Only 25 per cent of reefs had been previously mapped. However, scientists say the future of coral reefs hangs in the balance as 50 per cent have already been lost to bleaching caused by increased water temperatures, ocean acidification, pollution and destructive overfishing.
The new atlas can now identify significant but previously unrecognised reefs and help with recovery of reefs damaged by cyclones or ship groundings, inform fishing regulations, identify pollution and run-off sources, and monitor other threats to coral reef habitats.
Harrison said new technology and scientific advances were vital to buy time to protect the world’s reefs.
He said cloud brightening had the potential to protect the entire Great Barrier Reef from coral bleaching and could be used as an emergency response during marine heatwaves.
The technique aimed to shade the reef and lower temperatures of the water by making existing clouds brighter, or reflect more sunlight away.
“It’s effectively boosting a natural process because cloud droplets form over the ocean when moisture gathers around salt crystals and other minute particles stirred up by winds from the ocean’s surface,” Harrison said.
Instead of the process happening naturally, scientists spray microscopic sea water droplets into the air, creating a fog to provide shade from solar energy and seed the clouds so they can deflect more sunlight, he said.
The research group’s cloud brightening machine was attached to a Magnetic Island ferry for the trial off Townsville.

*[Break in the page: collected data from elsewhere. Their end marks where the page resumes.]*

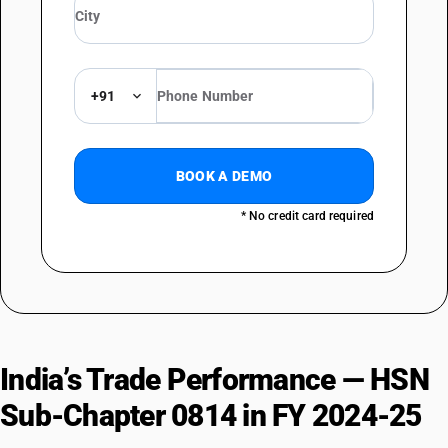
+91
BOOK A DEMO
* No credit card required
India’s Trade Performance — HSN
Sub-Chapter 0814 in FY 2024-25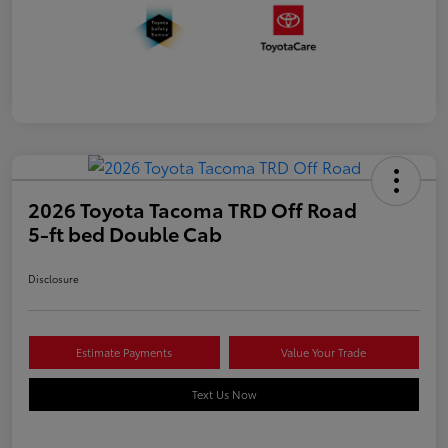
2026 Toyota Tacoma TRD Off Road
5-ft bed Double Cab
Disclosure
Estimate Payments
Value Your Trade
Text Us Now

It sprayed the tiny nano-sized salt crystals into the atmosphere in a massive plume using only about a shot glass of seawater per second.

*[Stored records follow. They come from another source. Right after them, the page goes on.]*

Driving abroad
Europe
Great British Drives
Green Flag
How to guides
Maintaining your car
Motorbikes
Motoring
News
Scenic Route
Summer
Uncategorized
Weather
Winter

“The real magic is that each of those nano-sized salt crystals, when it forms into a cloud droplet, grows about 500,000 times in volume if it gets incorporated into a cloud,” Harrison said.
“So that’s how such a small energetic input at the ocean’s surface can have such a large impact – those droplets that have grown 500,000 times in size reflect the sun’s energy away and we don’t have to do anything.”
The success of the trial, held in March this year although data is still being collated, caught the attention of global climate change scientists looking into new technologies that might rapidly cool the earth.
But equally, it has attracted protests from activists appalled by the implications of controversial technological climate fixes, particularly in the field known as solar geoengineering.
Harrison said the controversy and suggestions that the project could change the natural climate system and weather patterns was “overinflated.”
“The research that had been done on this idea previously was all theoretical because no-one had ever tried it before. But it all concentrated on whether you could do this to cool the whole planet down,” Harrison said.
“But we’re actually scaling it down to just the size of the reef – but don’t get me wrong, that’s still an immense challenge…we’re doing it in a small area and only for a couple of months at a time, but the reef is still enormous, it’s the size of Italy.”
He said the new research would look at whether the technology was safe.
“There’s a lot of reasons why global geoengineering is controversial, and I guess because we’re using basically the same technology but in a different way, we sort of get drawn into that controversy.
“But I don’t think may people are against us using this technology to save something like the Great Barrier Reef,” he said.
“I think people are starting to realise we’re at the point where there is no path forward that is without risk. We’re at very high risk of losing the reef if we don’t do anything.”